Impact of HCV Treatment on Neurocognitive Functions and Brain Metabolism
- Conditions
- Hepatitis C, Chronic
- Interventions
- Drug: DCV/ASV/BCV
- Registration Number
- NCT02292966
- Lead Sponsor
- Kirby Institute
- Brief Summary
The purpose of this study is to examine whether neurocognitive impairments experienced by patients with chronic hepatitis C virus (HCV) infection can be reversed by treating HCV, with a new combination of direct acting antiviral drugs (daclatasvir (DCV), asunaprevir (ASV) and beclabuvir (BCV)). The study will assess the effect of HCV on the central nervous system (CNS) by assessing neurocognitive function and brain injury prior to treatment, and comparing it to the end of treatment, and 4, 12 and 24 weeks after treatment.
- Detailed Description
This study will evaluate the effect of DCV/ASV/BCV on neurocognitive functioning and brain metabolite concentrations in the frontal white matter and the basal ganglia in people with chronic HCV genotype 1 infection, through a comparison of baseline and post-treatment parameters.
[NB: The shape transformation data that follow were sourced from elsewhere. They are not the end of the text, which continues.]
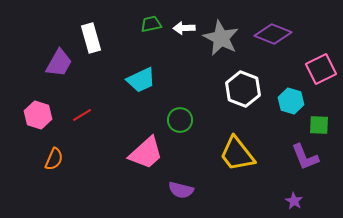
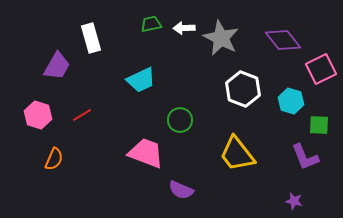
purple diamond: moved 10 px right, 6 px down; rotated 30 degrees clockwise
purple trapezoid: moved 2 px left, 3 px down
pink trapezoid: rotated 117 degrees counterclockwise
purple semicircle: rotated 10 degrees clockwise
purple star: rotated 18 degrees counterclockwise
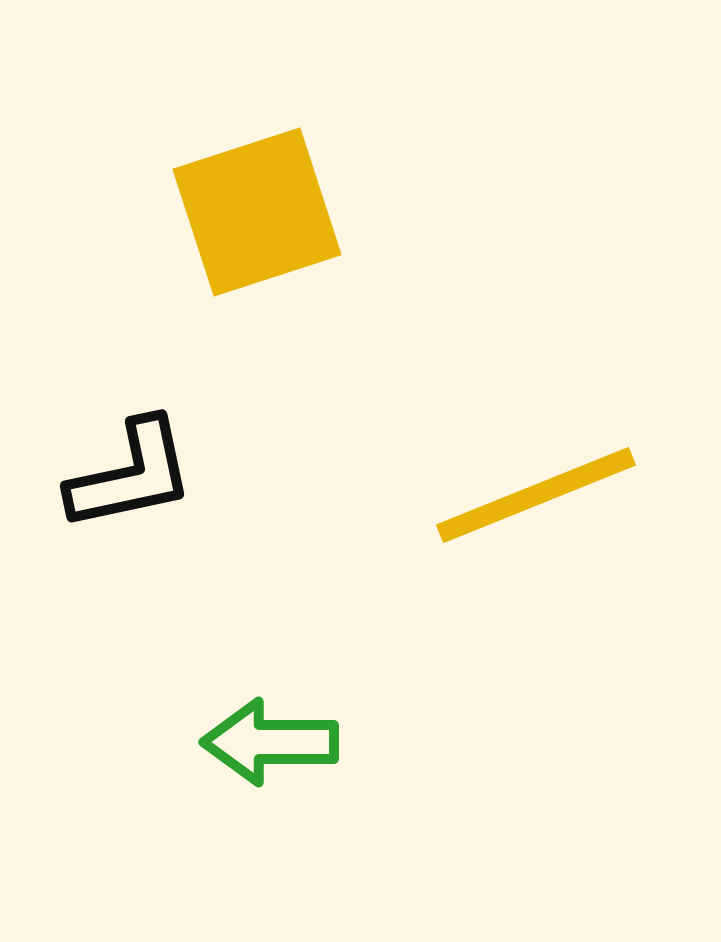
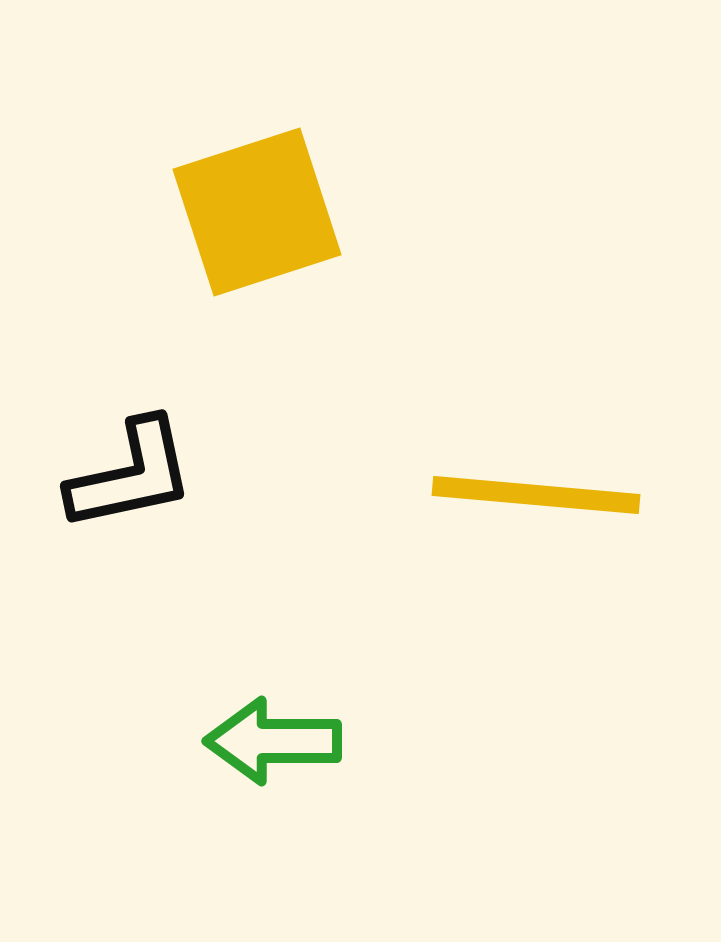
yellow line: rotated 27 degrees clockwise
green arrow: moved 3 px right, 1 px up
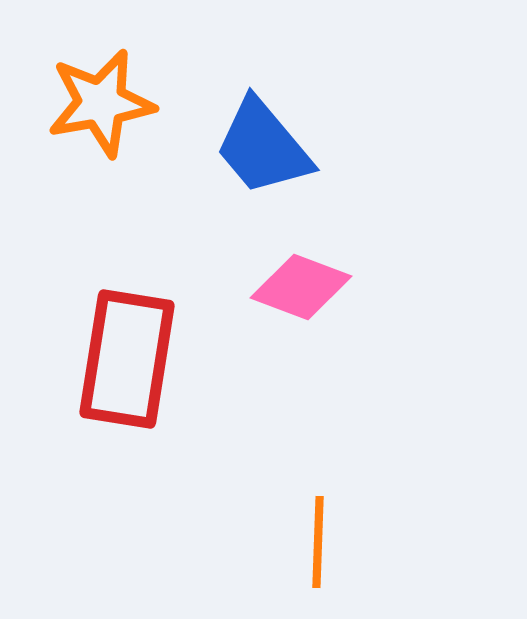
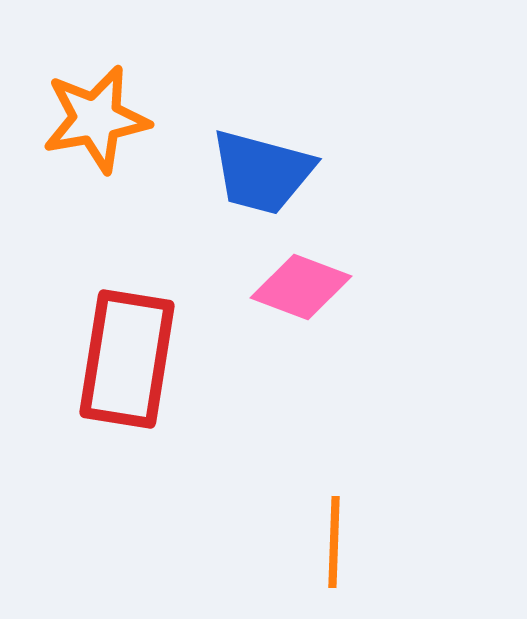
orange star: moved 5 px left, 16 px down
blue trapezoid: moved 1 px left, 25 px down; rotated 35 degrees counterclockwise
orange line: moved 16 px right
This is an open label single arm multi-centre study. All participants will each receive daclatasvir (30mg), asunaprevir (200mg) and beclabuvir (75mg) in a fixed-dose combination oral tablet for twice daily administration with food.
Duration of treatment will be 12 weeks for all subjects followed by 24 weeks of observational follow-up.
Recruitment & Eligibility
- Status
- WITHDRAWN
- Sex
- All
- Target Recruitment
- Not specified
-
Aged 18 to 65 years
-
Chronic HCV infection as documented by positive HCV RNA at screening and positive HCV RNA or anti-HCV antibody at least 6 months prior to screening
-
HCV genotype 1 - mixed subtype, indeterminate subtype or other variants of genotype 1 are permissible
-
Non-advanced cirrhotic defined as FibroScan ≤9.6 kPA at screening
-
HCV treatment naïve
-
Seronegative for HIV and HBsAg
-
HCV RNA level of ≥104 IU/mL (10,000 IU/mL)
-
Body Mass Index (BMI) between 18 and 35 kg/m2
-
Women of childbearing potential (WOCBP) must:
i. Have a negative serum or urine pregnancy test (minimum sensitivity 25 IU/mL or equivalent units of HCG) within 24 hours prior to the start of study drug ii. Not be breastfeeding iii. Agree to follow instructions for methods of contraception for the duration of the treatment and for five weeks post-treatment completion
-
Men who are sexually active with WOCBP must agree to follow instructions for methods of contraception for the duration of the treatment and for 14 weeks post-treatment completion
-
Sufficient proficiency in English to complete the neurocognitive assessment, as judged by the investigator
Target disease
- Infected with HCV other than genotype 1
Medical history and concurrent diseases
- Current hazardous consumption of alcohol, defined by an AUDIT-C score ≥4 for men and ≥3 for women
- Illicit substance use, identified by urinary drug test at screening
- Past history of non HCV-related CNS disorder, including seizures and traumatic brain injury
- Currently on an SSRI or other neuropsychiatric therapy
- Liver or any other organ transplant other than cornea and hair
- Current or known history of cancer (except in situ carcinoma of the cervix or adequately treated basal or squamous cell carcinoma of the skin) within 5 years prior to enrolment
- Evidence of a medical condition contributing to chronic liver disease other than HCV (such, but not limited to: hemochromatosis, autoimmune hepatitis, metabolic liver disease, alcohol liver disease)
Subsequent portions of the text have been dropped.